Das Staubecken Heimbach ist im eigentlichen Sinn keine Talsperre, sondern ein so genanntes Ausgleichsbecken. Seine Aufgabe besteht darin, der aus den Auslässen der Spitzenstromkraftwerke der Urft- und Rurtalsperre stammt, zu glätten. Diese beiden Wasserkraftwerke produzieren nämlich in der Regel nur dann elektrischen Strom, wenn im allgemeinen Hochspannungsnetz größere Bedarfsspitzen erwartet bzw. gemessen werden, was meist in den Vormittagsstunden der Werktage der Fall ist. In der übrigen Zeit stehen die Maschinen still und deshalb fließt zwangsläufig auch kein Wasser dem Staubecken zu.

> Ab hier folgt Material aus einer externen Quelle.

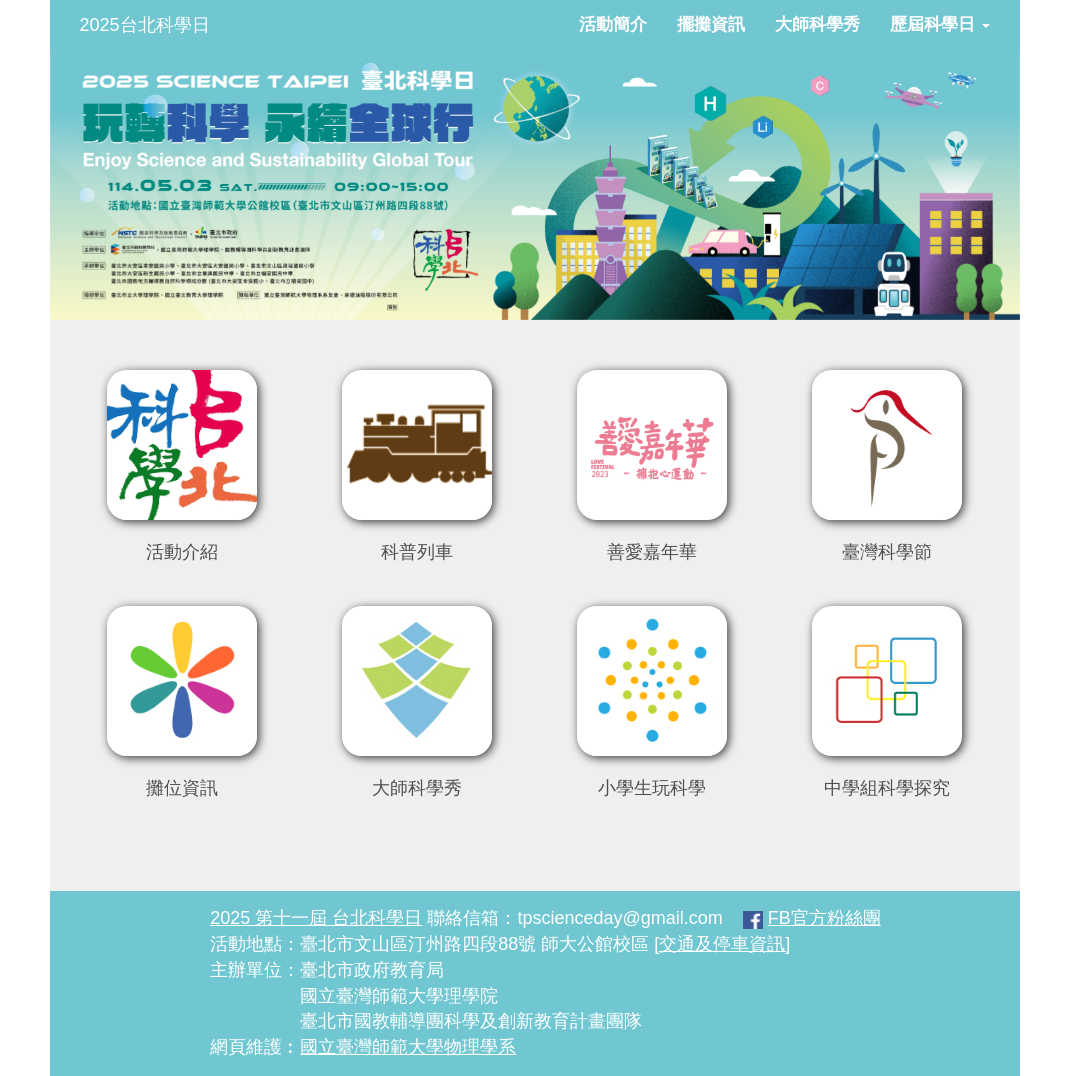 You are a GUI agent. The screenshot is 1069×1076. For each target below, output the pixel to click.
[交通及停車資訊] (722, 944)
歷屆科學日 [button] (940, 24)
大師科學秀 (817, 24)
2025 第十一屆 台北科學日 (316, 918)
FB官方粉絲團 (824, 918)
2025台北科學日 (145, 25)
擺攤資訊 (711, 24)
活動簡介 (613, 24)
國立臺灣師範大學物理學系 (408, 1047)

Der Nutzraum des Staubeckens wird also bei Betrieb der Kraftwerke innerhalb weniger Stunden mit Wasser angefüllt. Danach wird das Stauvolumen dosiert in der Weise abgelassen, dass der Unterlauf des Flussbettes der Rur durchgängig mit einer Wassermenge beaufschlagt ist, die den ökologischen Anforderungen des Fließgewässers und den Bedarfsanforderungen anderen Ansprüchen genügt.
Die in die Wehranlage des Staubeckens eingebundene bewegliche Fischbauchklappe in den Abmessungen 5,5 m x 18,0 m war damals die größte ihrer Art in Europa und muss auch heute einen Vergleich sicher nicht scheuen.